Introduction
A Hamiltonian graph is a graph that contains a Hamiltonian cycle. A Hamiltonian cycle, also known as a Hamiltonian path or Traceable path, is a cycle in a graph that visits every vertex exactly once, except for the starting vertex, which is visited again at the end to complete the cycle.
A Bipartite Graph is a graph whose vertices can be divided into two disjoint sets such that every edge in the graph connects a vertex from one set to a vertex in the other set. And there shouldn’t be any edges between vertices in the same set. Read more here.
Proof by contradiction
Assume that G is a Bipartite graph with an odd number of vertices, and also that G is Hamiltonian.
This means that there exists a Hamiltonian cycle in G, which is a cycle that visits every vertex exactly once.
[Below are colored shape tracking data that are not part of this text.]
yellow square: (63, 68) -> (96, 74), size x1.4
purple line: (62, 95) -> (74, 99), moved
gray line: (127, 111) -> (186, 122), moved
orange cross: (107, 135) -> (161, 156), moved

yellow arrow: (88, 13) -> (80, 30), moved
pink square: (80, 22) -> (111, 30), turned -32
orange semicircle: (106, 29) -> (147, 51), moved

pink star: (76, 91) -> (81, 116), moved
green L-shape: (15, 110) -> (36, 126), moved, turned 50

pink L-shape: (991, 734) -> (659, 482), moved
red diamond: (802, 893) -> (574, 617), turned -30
Since G is bipartite, the vertices of G can be partitioned into two sets, let’s call them A and B, such that every edge in G connects a vertex in Set A to a vertex in Set B.
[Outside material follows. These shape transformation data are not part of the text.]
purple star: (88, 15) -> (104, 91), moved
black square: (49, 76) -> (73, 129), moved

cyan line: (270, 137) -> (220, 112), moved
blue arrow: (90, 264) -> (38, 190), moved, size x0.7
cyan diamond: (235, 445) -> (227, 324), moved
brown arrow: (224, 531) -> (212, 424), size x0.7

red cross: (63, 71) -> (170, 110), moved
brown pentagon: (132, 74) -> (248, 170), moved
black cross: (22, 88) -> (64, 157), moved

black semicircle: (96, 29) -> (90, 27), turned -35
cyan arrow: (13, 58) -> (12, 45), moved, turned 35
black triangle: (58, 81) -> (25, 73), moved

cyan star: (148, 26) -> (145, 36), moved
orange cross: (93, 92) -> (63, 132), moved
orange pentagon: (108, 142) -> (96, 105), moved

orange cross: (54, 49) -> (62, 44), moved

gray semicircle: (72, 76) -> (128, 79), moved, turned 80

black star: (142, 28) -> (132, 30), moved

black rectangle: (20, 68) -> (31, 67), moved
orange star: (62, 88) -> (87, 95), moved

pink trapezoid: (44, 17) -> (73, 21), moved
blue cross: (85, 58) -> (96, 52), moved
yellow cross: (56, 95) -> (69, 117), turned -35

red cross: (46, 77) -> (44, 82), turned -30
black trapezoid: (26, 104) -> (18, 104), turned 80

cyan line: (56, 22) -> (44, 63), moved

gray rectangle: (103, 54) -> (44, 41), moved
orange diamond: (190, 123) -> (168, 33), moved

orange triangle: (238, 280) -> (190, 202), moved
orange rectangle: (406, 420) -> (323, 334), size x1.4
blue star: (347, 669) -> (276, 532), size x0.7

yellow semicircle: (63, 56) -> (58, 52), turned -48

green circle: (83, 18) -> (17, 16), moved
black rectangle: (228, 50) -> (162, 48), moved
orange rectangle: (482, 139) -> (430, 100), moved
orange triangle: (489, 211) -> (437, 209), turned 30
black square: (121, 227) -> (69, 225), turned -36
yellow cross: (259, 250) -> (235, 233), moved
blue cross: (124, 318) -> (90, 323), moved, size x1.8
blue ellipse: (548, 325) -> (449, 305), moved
Since G has an odd number of vertices, without loss of generality, let’s assume that Set A has n vertices and Set B has n-1 vertices.
Case I
Let Hamiltonian path starts from Set A.
Now, in order for the Hamiltonian cycle to exist, it must start and end at a vertex in Set A. However, since |A| = (n) and |B| = (n-1), the path will end at the last member of Set A. And in order to complete the Hamiltonian cycle, the last vertex of Set A should have an edge to the first vertex of Set A. This is a contradiction because in a Bipartite Graph, there couldn’t be any edges between vertices in the same set. Therefore, we can conclude that Graph G is Non-Hamiltonian.
Case II
Let Hamiltonian path starts from Set B.
Since |A| = (n) and, |B| = (n-1), there will always be one vertex in Set A that is not visited in the Hamiltonian cycle. This is a contradiction because the Hamiltonian cycle should visit every vertex exactly once, and if there is an unvisited vertex in Set B, the cycle is incomplete.
Therefore, we can conclude that Graph G is Non-Hamiltonian.